__What you have to do__.
Please repeat the data below exactly, with the pictures removed.

__Dataset records__.
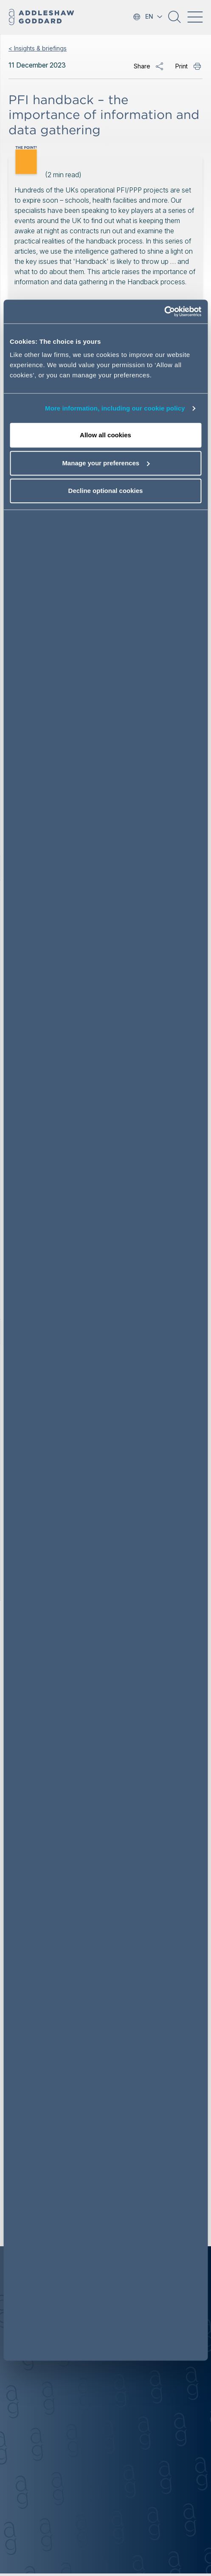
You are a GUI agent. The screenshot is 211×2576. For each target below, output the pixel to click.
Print (181, 66)
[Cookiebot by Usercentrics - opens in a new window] (164, 311)
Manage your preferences (105, 463)
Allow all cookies (105, 435)
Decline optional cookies (105, 491)
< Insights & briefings (37, 48)
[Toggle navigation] (195, 17)
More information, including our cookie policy (115, 408)
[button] (174, 20)
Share (142, 66)
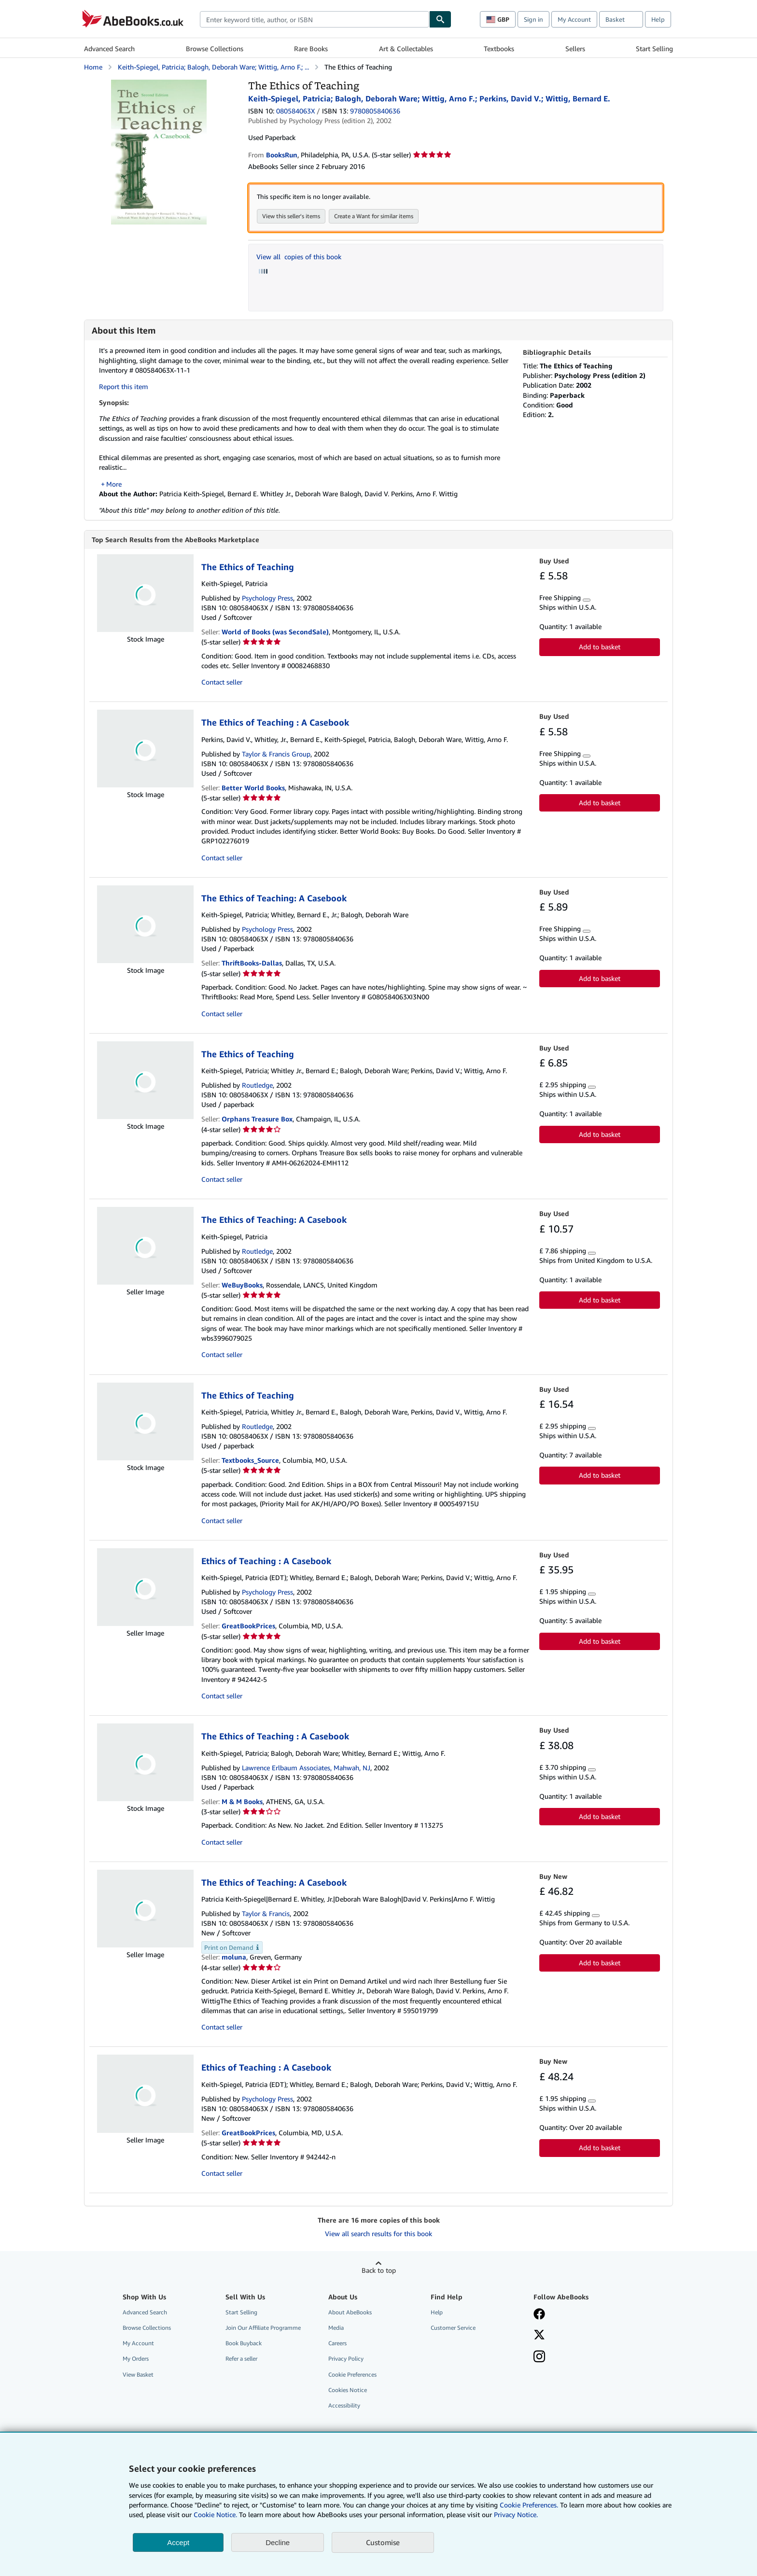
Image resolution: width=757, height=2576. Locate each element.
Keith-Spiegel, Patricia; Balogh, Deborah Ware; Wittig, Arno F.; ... (213, 67)
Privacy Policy (346, 2359)
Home (93, 67)
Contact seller (221, 682)
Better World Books (253, 788)
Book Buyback (243, 2343)
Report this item (123, 386)
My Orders (136, 2359)
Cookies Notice (347, 2390)
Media (336, 2328)
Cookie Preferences (352, 2375)
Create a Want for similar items (373, 216)
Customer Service (453, 2328)
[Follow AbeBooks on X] (539, 2336)
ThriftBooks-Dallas (252, 963)
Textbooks (499, 48)
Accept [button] (178, 2542)
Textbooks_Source (250, 1460)
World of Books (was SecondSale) (275, 632)
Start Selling (654, 48)
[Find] (440, 19)
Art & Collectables (406, 48)
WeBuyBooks (242, 1285)
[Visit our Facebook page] (539, 2315)
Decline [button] (278, 2542)
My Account (574, 19)
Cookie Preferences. (529, 2505)
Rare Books (311, 48)
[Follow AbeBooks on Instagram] (539, 2358)
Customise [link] (383, 2542)
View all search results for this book (378, 2234)
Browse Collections (214, 48)
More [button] (114, 484)
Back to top (379, 2271)
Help (658, 19)
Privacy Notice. (516, 2514)
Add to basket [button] (599, 647)
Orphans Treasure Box (257, 1119)
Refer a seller (241, 2359)
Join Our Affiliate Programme (263, 2328)
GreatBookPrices (248, 1626)
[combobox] (314, 19)
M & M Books (242, 1802)
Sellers (575, 48)
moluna (234, 1957)
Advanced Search (109, 48)
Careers (337, 2343)
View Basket (138, 2375)
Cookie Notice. (215, 2514)
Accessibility (344, 2405)
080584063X (295, 111)
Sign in (533, 19)
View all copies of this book (298, 256)
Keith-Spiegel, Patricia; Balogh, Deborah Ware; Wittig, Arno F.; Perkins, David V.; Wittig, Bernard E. (429, 98)
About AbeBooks (350, 2312)
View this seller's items (291, 216)
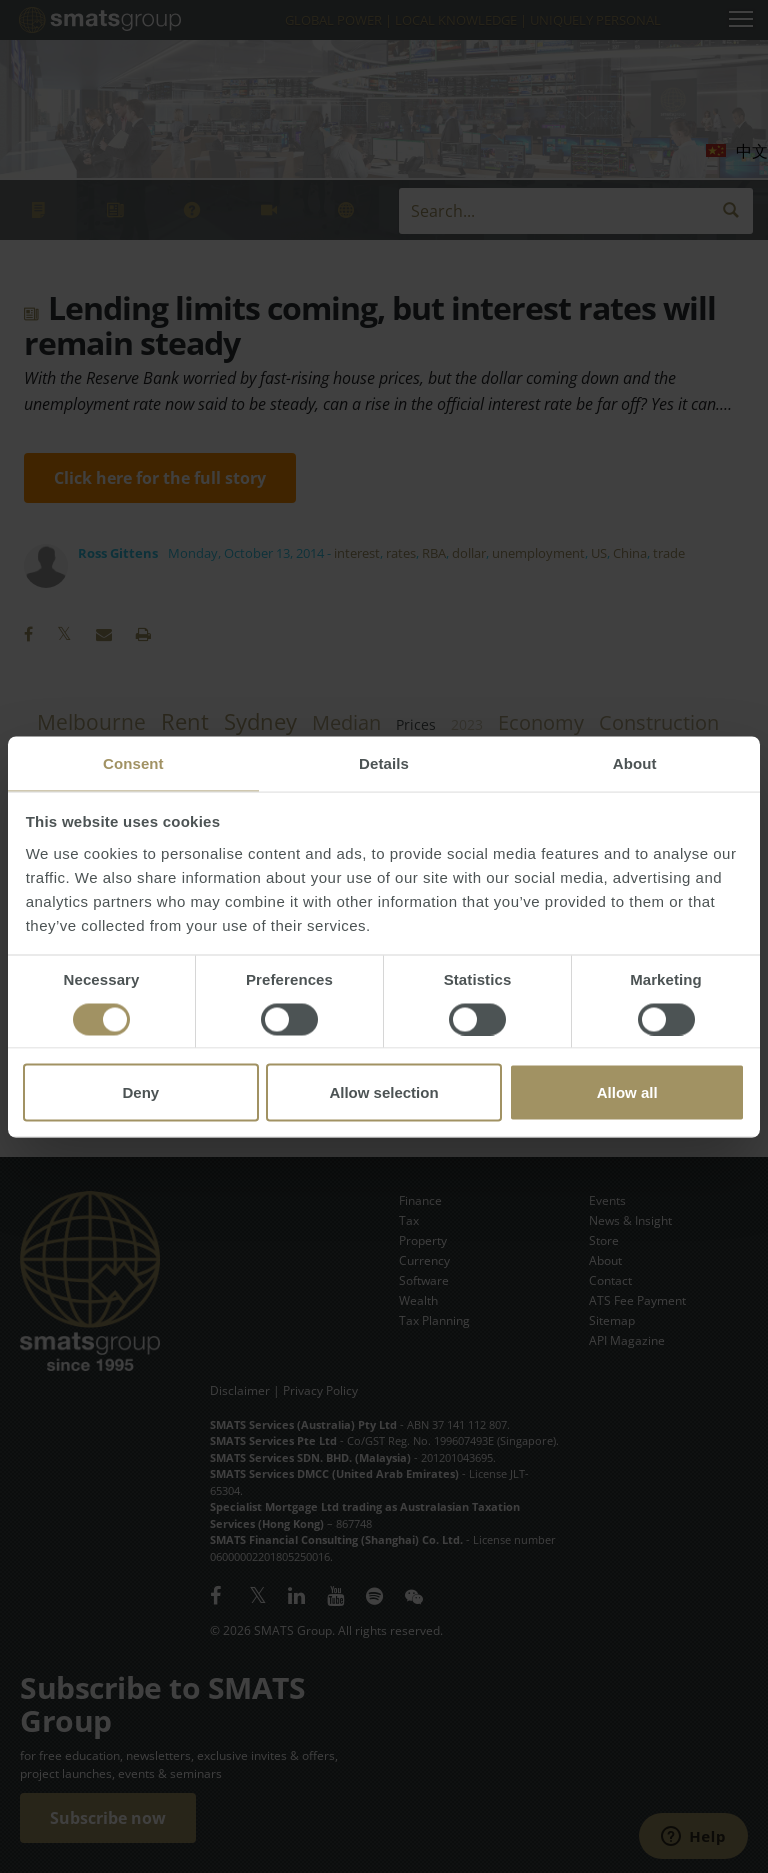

__Output below__.
You are a GUI agent. The screenshot is 211×2576. For each target below, output the pixel to click.
Print (181, 66)
[Cookiebot by Usercentrics - opens in a new window] (164, 311)
Manage your preferences (105, 463)
Allow all cookies (105, 435)
Decline optional cookies (105, 491)
< Insights & briefings (37, 48)
[Toggle navigation] (195, 17)
More information, including our cookie policy (115, 408)
[button] (174, 20)
Share (142, 66)
Image resolution: width=757, height=2576. Locate each element.
Keith-Spiegel, Patricia; Balogh, Deborah Ware; Wittig, Arno F.; ... (213, 67)
Privacy Policy (346, 2359)
Home (93, 67)
Contact seller (221, 682)
Better World Books (253, 788)
Book Buyback (243, 2343)
Report this item (123, 386)
My Orders (136, 2359)
Cookies Notice (347, 2390)
Media (336, 2328)
Cookie Preferences (352, 2375)
Create a Want for similar items (373, 216)
Customer Service (453, 2328)
[Follow AbeBooks on X] (539, 2336)
ThriftBooks-Dallas (252, 963)
Textbooks (499, 48)
Accept [button] (178, 2542)
Textbooks_Source (250, 1460)
World of Books (was SecondSale) (275, 632)
Start Selling (654, 48)
[Find] (440, 19)
Art & Collectables (406, 48)
WeBuyBooks (242, 1285)
[Visit our Facebook page] (539, 2315)
Decline [button] (278, 2542)
My Account (574, 19)
Cookie Preferences. (529, 2505)
Rare Books (311, 48)
[Follow AbeBooks on Instagram] (539, 2358)
Customise [link] (383, 2542)
View all search results for this book (378, 2234)
Browse Collections (214, 48)
More [button] (114, 484)
Back to top (379, 2271)
Help (658, 19)
Privacy Notice. (516, 2514)
Add to basket [button] (599, 647)
Orphans Treasure Box (257, 1119)
Refer a seller (241, 2359)
Join Our Affiliate Programme (263, 2328)
GreatBookPrices (248, 1626)
[combobox] (314, 19)
M & M Books (242, 1802)
Sellers (575, 48)
moluna (234, 1957)
Advanced Search (109, 48)
Careers (337, 2343)
View Basket (138, 2375)
Cookie Notice. (215, 2514)
Accessibility (344, 2405)
080584063X (295, 111)
Sign in (533, 19)
View all copies of this book (298, 256)
Keith-Spiegel, Patricia; Balogh, Deborah Ware; Wittig, Arno F.; Perkins, David V.; Wittig, Bernard E. (429, 98)
About AbeBooks (350, 2312)
View this seller's items (291, 216)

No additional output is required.